Page images and extracted text ->

=== Begin Enclosure ===

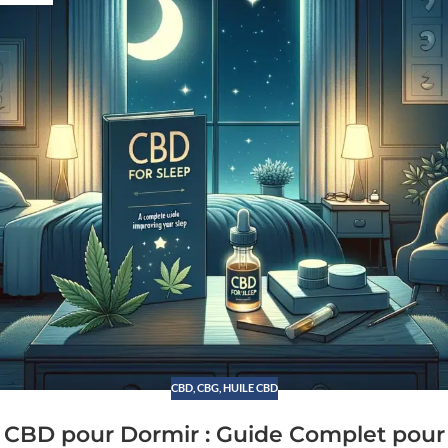
CBD
,
CBG
,
HUILE CBD
CBD pour Dormir : Guide Complet pour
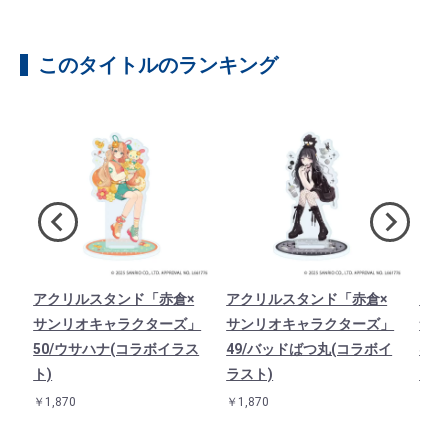
このタイトルのランキング
×
アクリルスタンド「赤倉×
アクリルスタンド「赤倉×
アク
」
サンリオキャラクターズ」
サンリオキャラクターズ」
サン
イ
50/ウサハナ(コラボイラス
49/バッドばつ丸(コラボイ
48
ト)
ラスト)
ラス
￥1,870
￥1,870
￥1,8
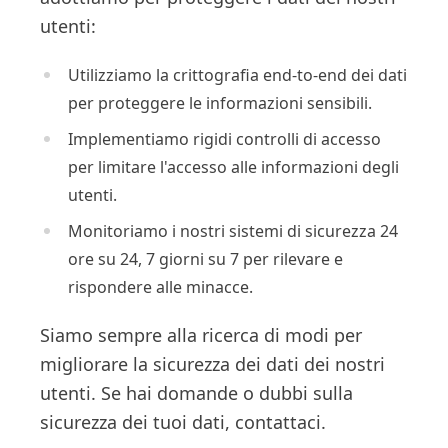
utenti:
Utilizziamo la crittografia end-to-end dei dati
per proteggere le informazioni sensibili.
Implementiamo rigidi controlli di accesso
per limitare l'accesso alle informazioni degli
utenti.
Monitoriamo i nostri sistemi di sicurezza 24
ore su 24, 7 giorni su 7 per rilevare e
rispondere alle minacce.
Siamo sempre alla ricerca di modi per
migliorare la sicurezza dei dati dei nostri
utenti. Se hai domande o dubbi sulla
sicurezza dei tuoi dati, contattaci.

=== End Enclosure ===

Your task ->
Once the line containing "Utilizziamo la crittografia" has been located, transcribe exactly and only every line from the first line of the entries through it, excluding pictures.

Answer space ->
CBD
,
CBG
,
HUILE CBD
CBD pour Dormir : Guide Complet pour
このタイトルのランキング
×
アクリルスタンド「赤倉×
アクリルスタンド「赤倉×
アク
」
サンリオキャラクターズ」
サンリオキャラクターズ」
サン
イ
50/ウサハナ(コラボイラス
49/バッドばつ丸(コラボイ
48
ト)
ラスト)
ラス
￥1,870
￥1,870
￥1,8
utenti:
Utilizziamo la crittografia end-to-end dei dati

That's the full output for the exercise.